= John Dickson, Lord Hartree =

Scottish judge

John Dickson, Lord Hartree or Hartrie (July 1600 - 1653) was a 17th-century Scottish judge and Senator of the College of Justice and a Member of Parliament.

==Life==
He was born in July 1600.

He trained in law but made much of his income from his estates.

In 1630 he acquired the Kilbucho estate from the Earl of Morton. In 1633 he acquired the Hartree estate 1 mile south of Biggar, previously controlled by the Brown family, but under the feudal ownership of the Earl of Traquair.

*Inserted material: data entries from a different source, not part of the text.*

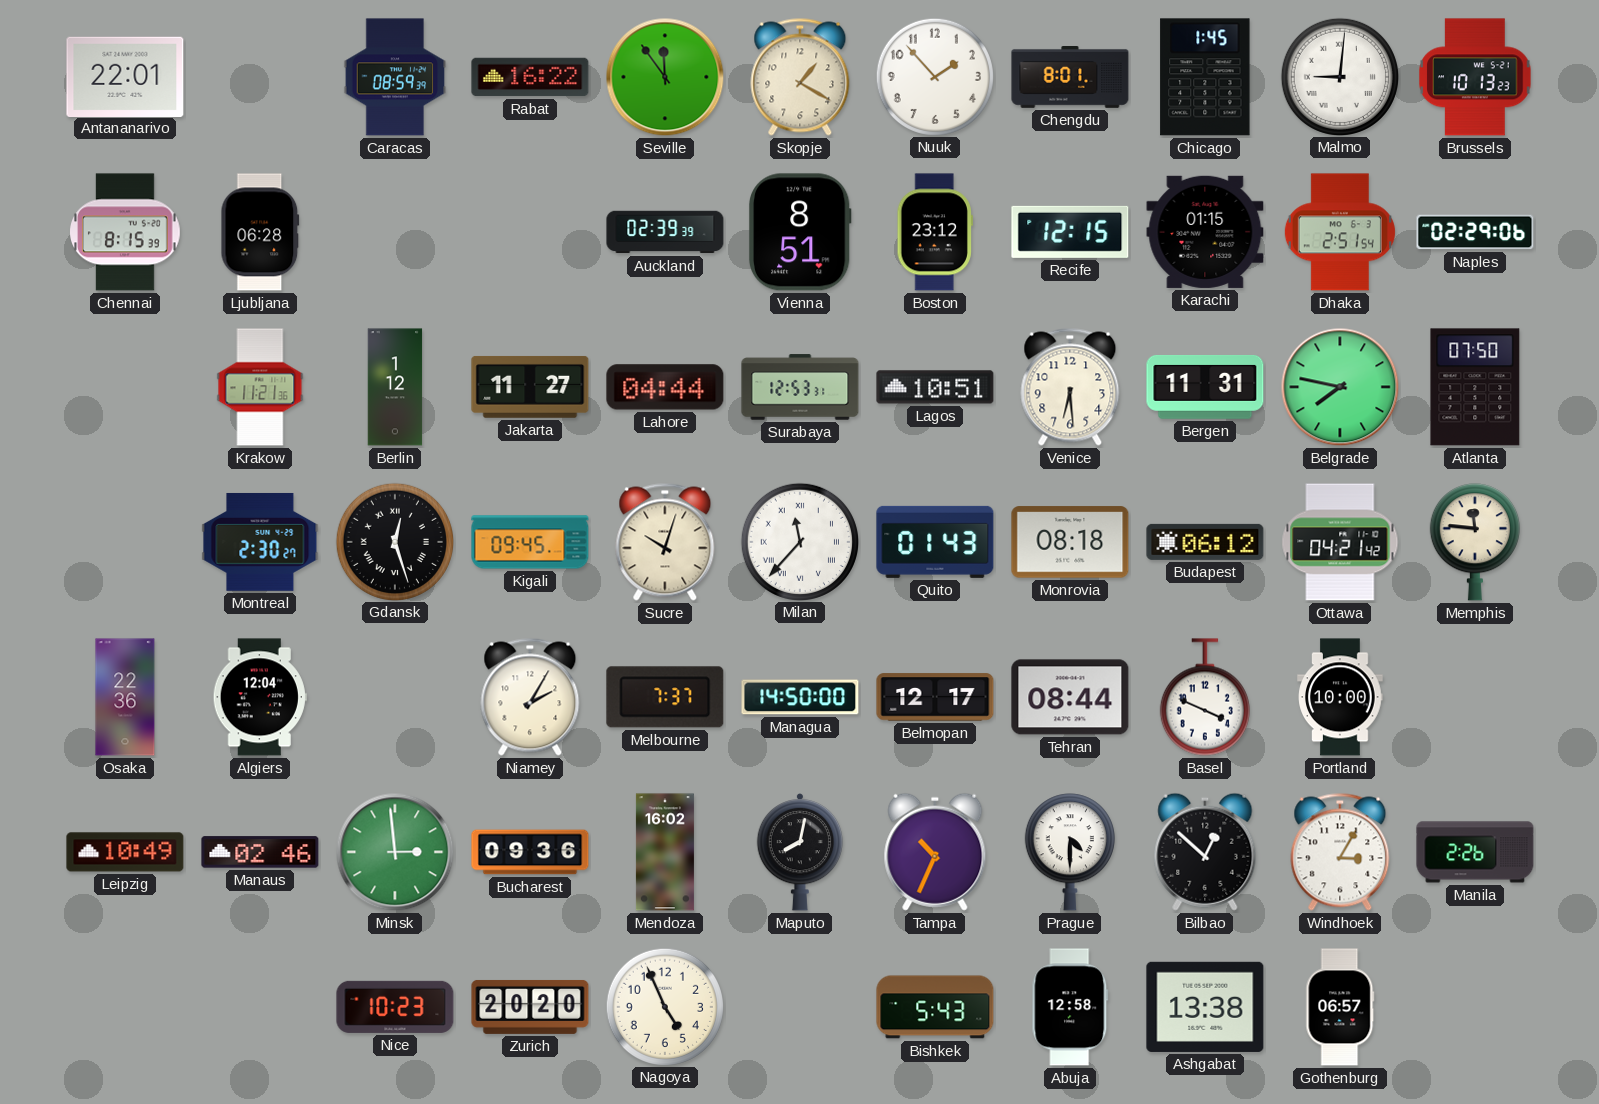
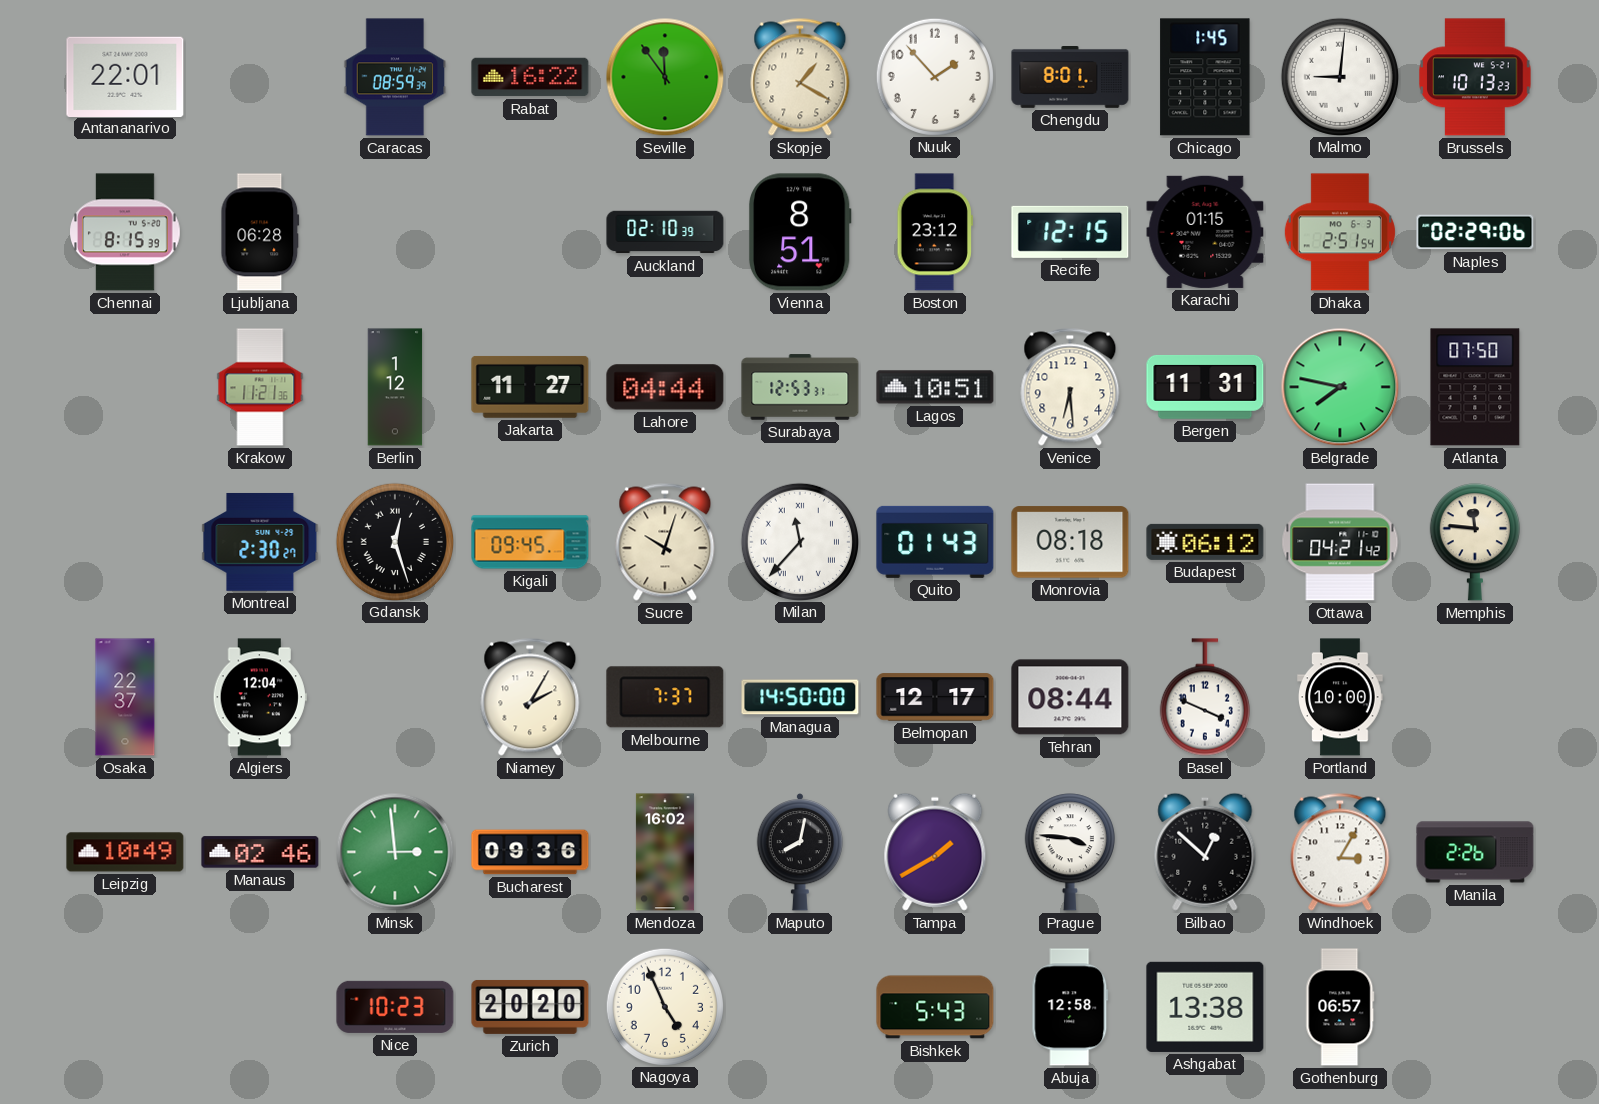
Auckland: 02:39 -> 02:10
Osaka: 22:36 -> 22:37
Tampa: 10:34 -> 1:40
Prague: 4:30 -> 3:46
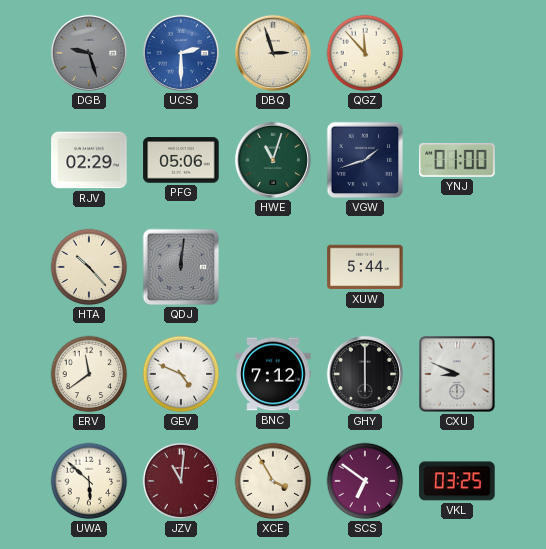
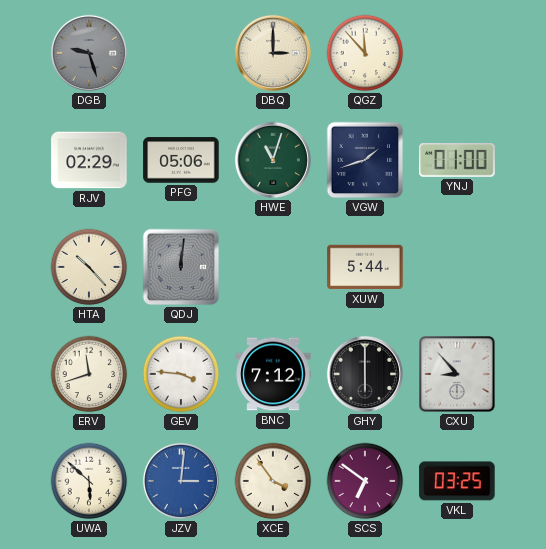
UCS: 2:30 -> none
DBQ: 2:57 -> 3:00
ERV: 11:39 -> 11:42
GEV: 4:49 -> 3:46
CXU: 8:49 -> 8:53
JZV: 11:01 -> 3:01
JZV dial: burgundy -> blue
XCE: 3:55 -> 3:54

He was Depute Clerk Register to Sir Alexander Gibson, Lord Durie. He was Commissioner for Peeblesshire 1644 to 1651.

Not until 1649 did he become an advocate and this seems to have been a contrivance to allow his election as a Senator of the College of Justice to replace his wife's uncle, George Haliburton, Lord Fodderance.

In 1649/50 he was MP for Peeblesshire. In November 1650 he presided over the execution trial of an "English spy" Mosse.

He died at Hartree Tower in 1653.

==Family==

He married twice: firstly Bessie Barbour, and had two daughters and four sons. He secondly married Susannah Ramsay (1607-1690) daughter of George Ramsay, with whom he had seven daughters and four sons. One daughter, Elizabeth Dickson (1641-1669) married Sir George Mackenzie of Rosehaugh.

His numerous descendants included the botanist Alexander Dickson and Rev Dr David Dickson.